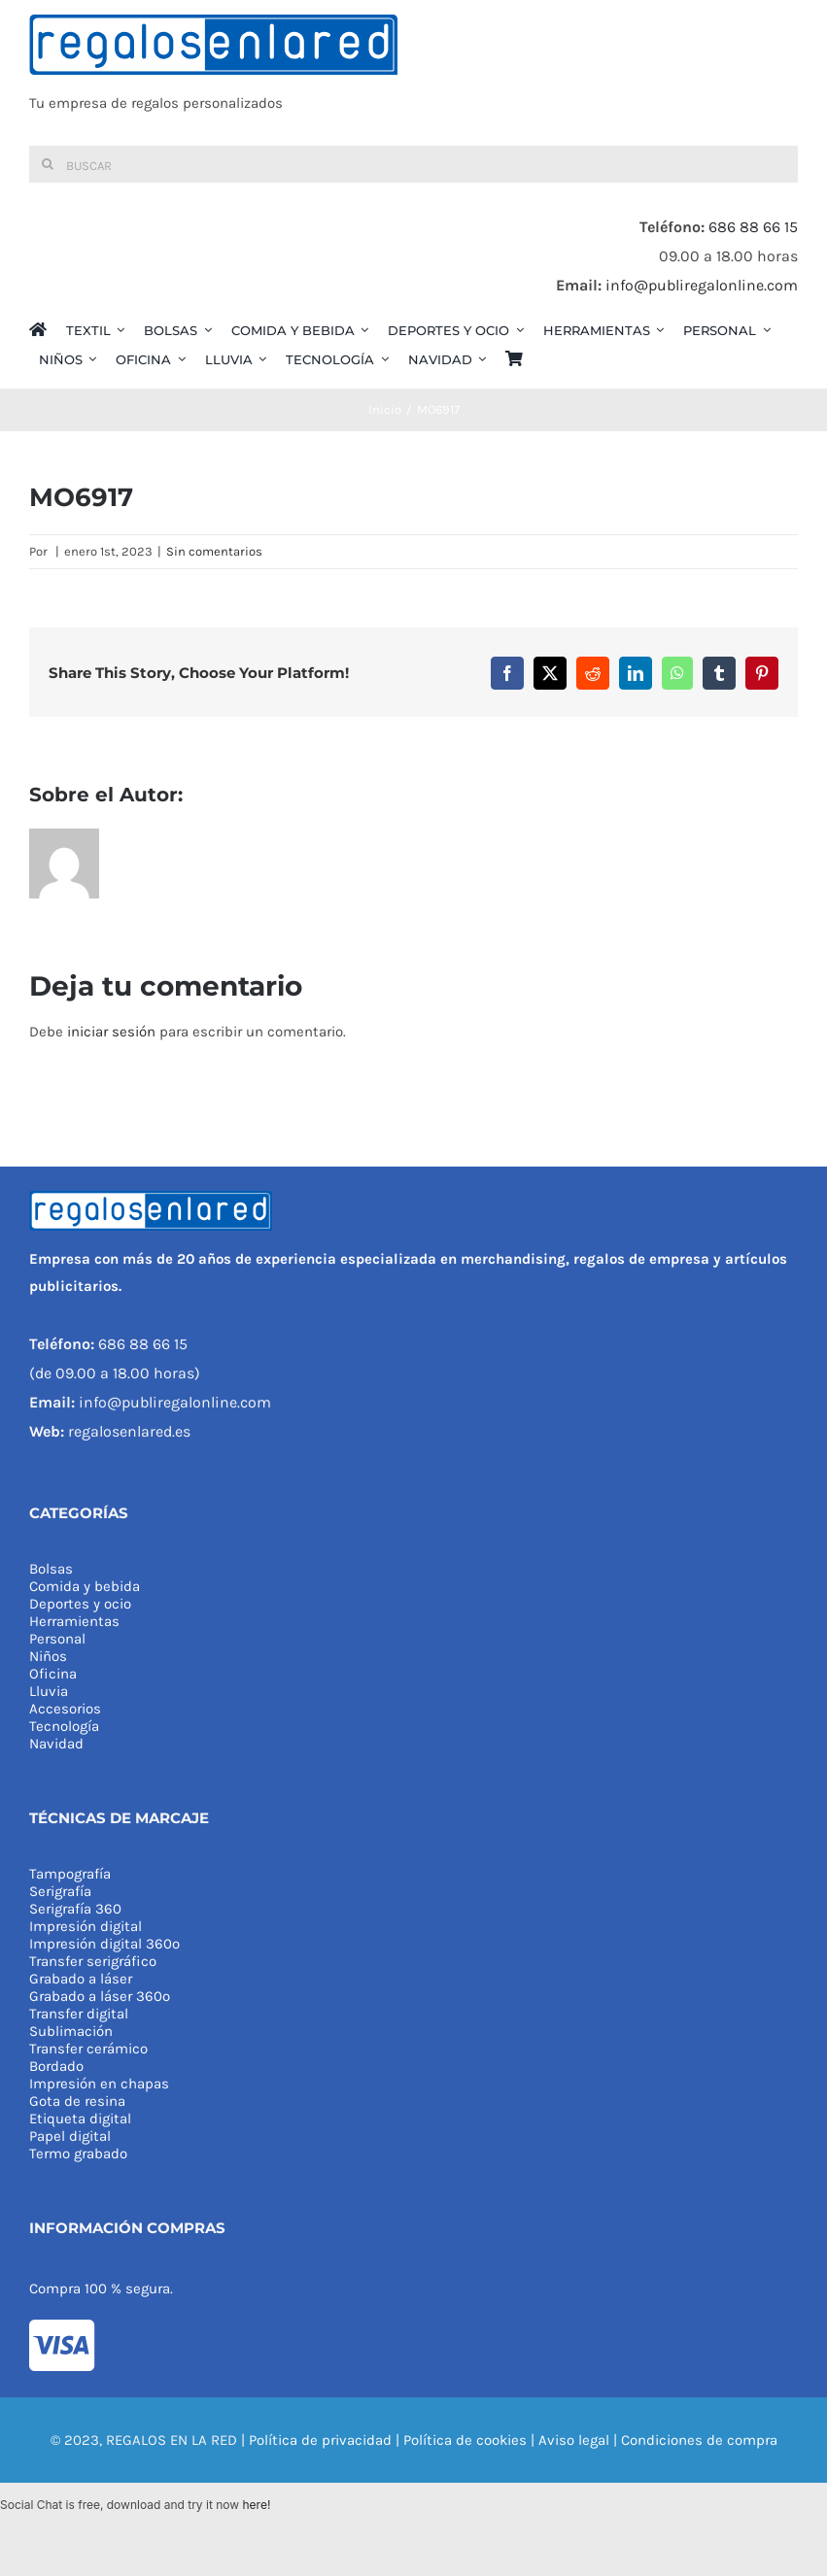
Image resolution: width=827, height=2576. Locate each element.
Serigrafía (60, 1891)
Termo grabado (78, 2153)
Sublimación (71, 2031)
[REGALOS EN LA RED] (413, 73)
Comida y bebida (84, 1586)
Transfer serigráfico (92, 1961)
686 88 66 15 (753, 227)
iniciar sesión (113, 1031)
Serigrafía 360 (75, 1908)
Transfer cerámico (88, 2048)
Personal (57, 1638)
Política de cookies (465, 2440)
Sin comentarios (214, 551)
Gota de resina (77, 2101)
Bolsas (51, 1568)
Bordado (56, 2066)
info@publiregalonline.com (701, 285)
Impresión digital (85, 1926)
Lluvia (48, 1691)
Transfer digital (78, 2013)
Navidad (56, 1743)
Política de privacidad (320, 2440)
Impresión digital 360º (104, 1943)
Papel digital (70, 2136)
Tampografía (70, 1873)
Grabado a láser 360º (99, 1996)
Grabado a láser (80, 1978)
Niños (48, 1656)
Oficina (53, 1673)
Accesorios (65, 1708)
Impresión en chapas (99, 2083)
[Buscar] (413, 164)
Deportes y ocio (80, 1603)
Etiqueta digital (80, 2118)
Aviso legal (573, 2440)
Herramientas (74, 1621)
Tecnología (64, 1726)
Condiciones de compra (699, 2440)
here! (256, 2504)
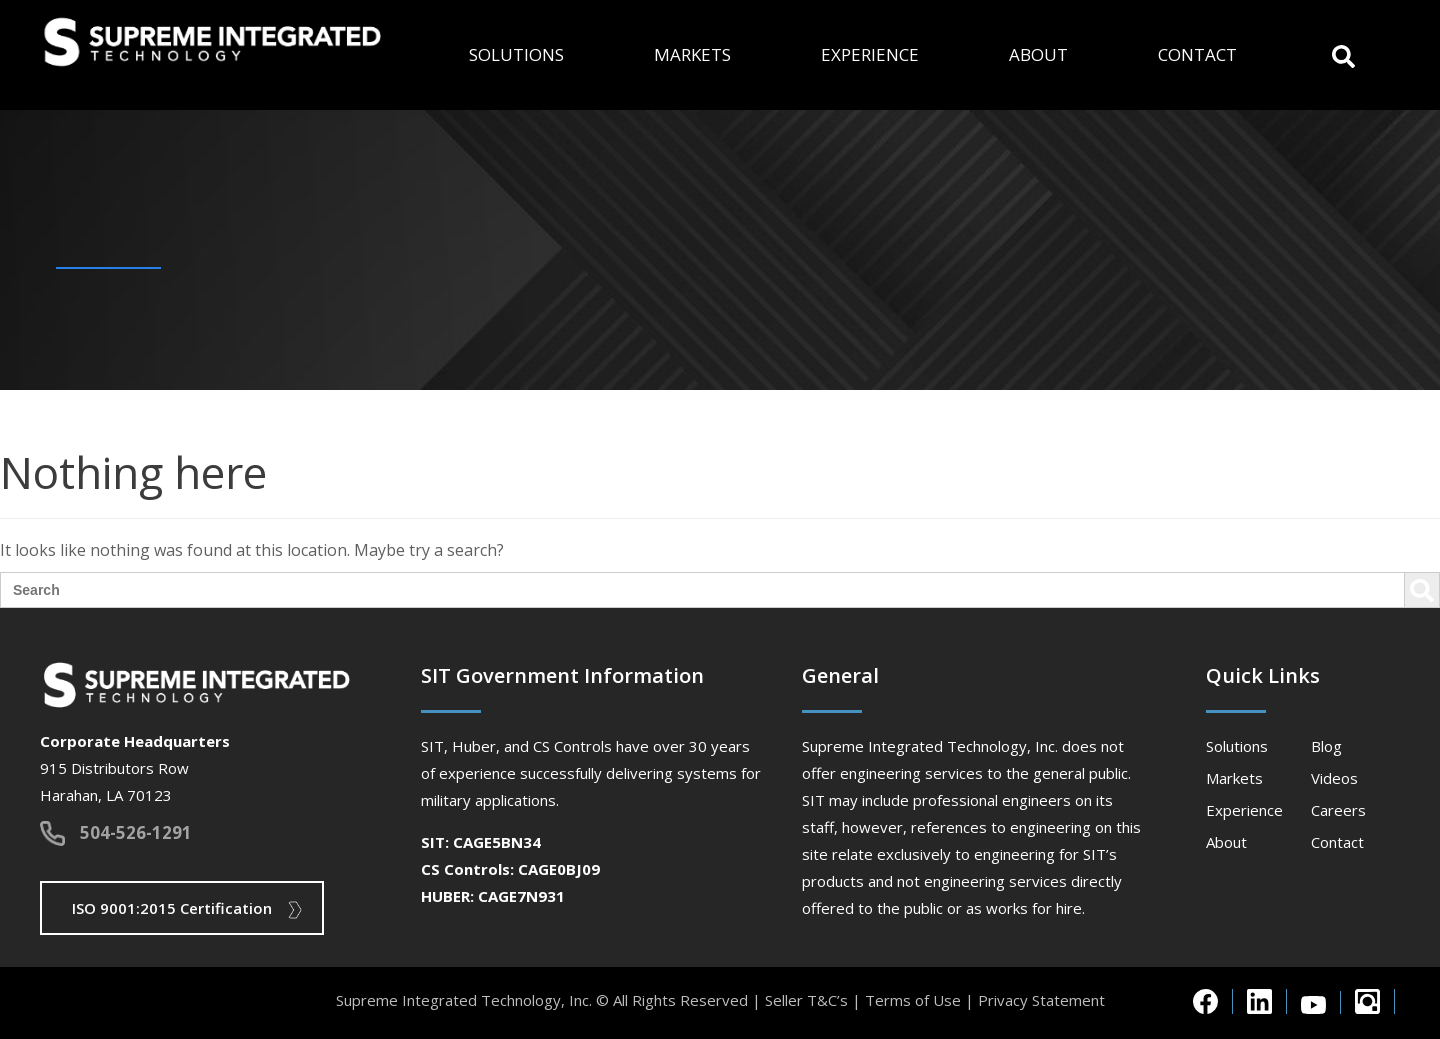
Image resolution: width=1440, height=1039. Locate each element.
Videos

### Work required
Which lines run from the one holding "Personal (57, 1638)" through the one holding "Niños (48, 1656)" in the records above? Repeat them exactly, both included, and nothing more.

### Response to the task
Personal (57, 1638)
Política de cookies (465, 2440)
Sin comentarios (214, 551)
Gota de resina (77, 2101)
Bolsas (51, 1568)
Bordado (56, 2066)
info@publiregalonline.com (701, 285)
Impresión digital (85, 1926)
Lluvia (48, 1691)
Transfer digital (78, 2013)
Navidad (56, 1743)
Política de privacidad (320, 2440)
Impresión digital 360º (104, 1943)
Papel digital (70, 2136)
Tampografía (70, 1873)
Grabado a láser 360º (99, 1996)
Grabado a láser (80, 1978)
Niños (48, 1656)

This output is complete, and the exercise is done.